▸ **Work required**
Say how many lines below have "Linux" in them, giving the number alone.

(Dataset entries)
━━━━━━━━━━━━━━━━━━━━
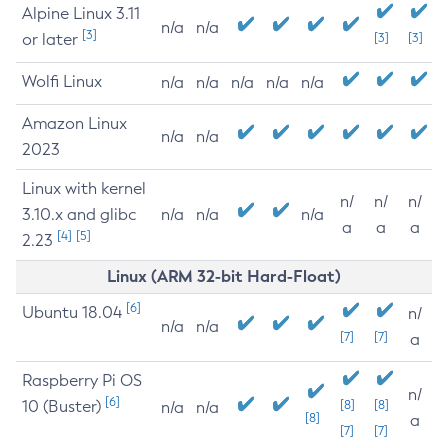
Alpine Linux 3.11
n/a
n/a
[3]
or later
[3]
[3]
Wolfi Linux
n/a
n/a
n/a
n/a
n/a
Amazon Linux
n/a
n/a
2023
Linux with kernel
n/
n/
n/
3.10.x and glibc
n/a
n/a
n/a
a
a
a
[4]
[5]
2.23
Linux (ARM 32-bit Hard-Float)
[6]
Ubuntu 18.04
n/
n/a
n/a
[7]
[7]
a
Raspberry Pi OS
n/
[6]
10 (Buster)
[8]
[8]
n/a
n/a
[8]
a
[7]
[7]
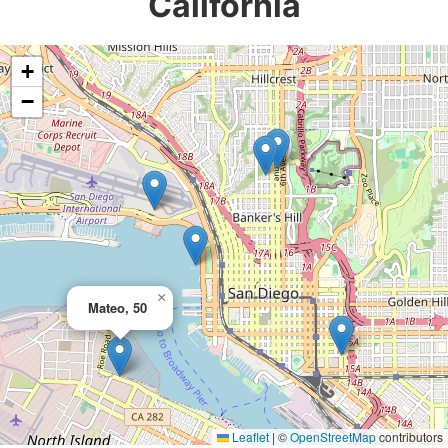
California
+
−
×
Mateo, 50
Leaflet
|
©
OpenStreetMap
contributors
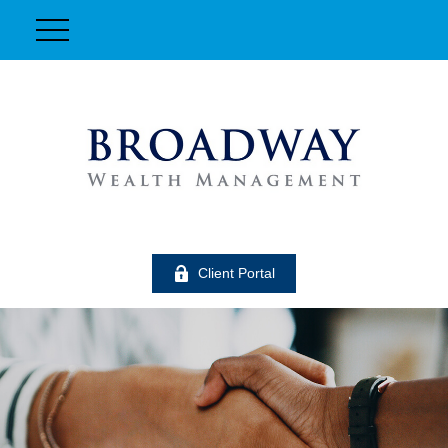
Client Portal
━━━━━━━━━━━━━━━━━━━━
▸ **Completed exercise**
5